• Data shown
= Beginning of Section =

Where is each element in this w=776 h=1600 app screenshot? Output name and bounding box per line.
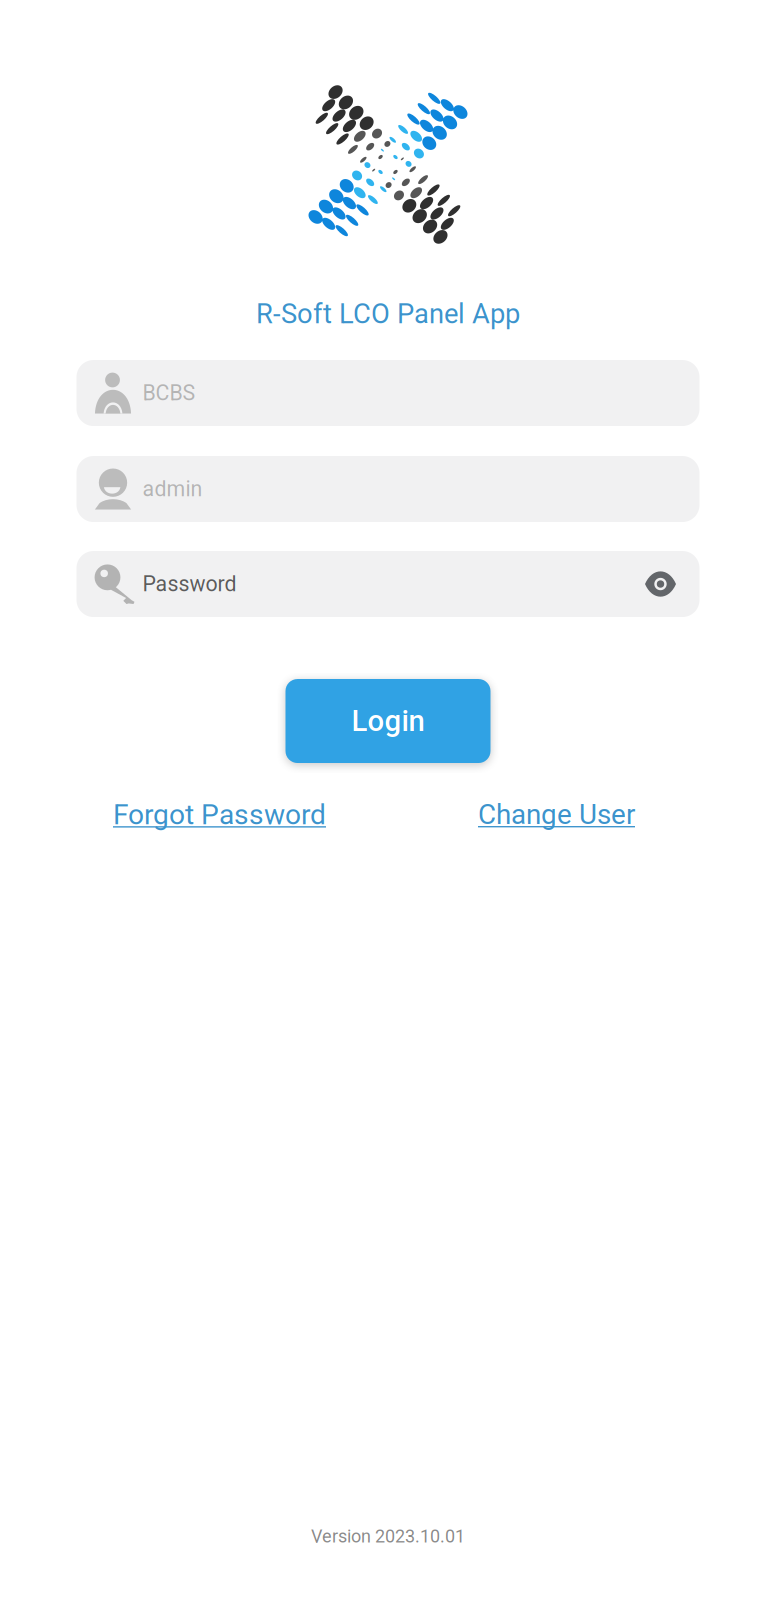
staticText: Change User <box>478 798 635 831</box>
staticText: Login <box>352 704 424 738</box>
staticText: Password <box>142 572 236 596</box>
staticText: admin <box>142 476 202 502</box>
button[interactable]: Login <box>286 679 490 763</box>
button[interactable]: Forgot Password <box>51 798 388 831</box>
staticText: BCBS <box>142 380 196 406</box>
staticText: R-Soft LCO Panel App <box>256 298 520 330</box>
button[interactable]: Change User <box>388 798 725 831</box>
button[interactable]: Show password <box>634 558 686 610</box>
staticText: Version 2023.10.01 <box>311 1526 465 1547</box>
staticText: Forgot Password <box>113 798 326 831</box>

= End of Section =

• What the task asks
A faithful copy of all the lines above is needed, with the pictures omitted.

• Answer section
Where is each element in this w=776 h=1600 app screenshot? Output name and bounding box per line.
staticText: Change User <box>478 798 635 831</box>
staticText: Login <box>352 704 424 738</box>
staticText: Password <box>142 572 236 596</box>
staticText: admin <box>142 476 202 502</box>
button[interactable]: Login <box>286 679 490 763</box>
button[interactable]: Forgot Password <box>51 798 388 831</box>
staticText: BCBS <box>142 380 196 406</box>
staticText: R-Soft LCO Panel App <box>256 298 520 330</box>
button[interactable]: Change User <box>388 798 725 831</box>
button[interactable]: Show password <box>634 558 686 610</box>
staticText: Version 2023.10.01 <box>311 1526 465 1547</box>
staticText: Forgot Password <box>113 798 326 831</box>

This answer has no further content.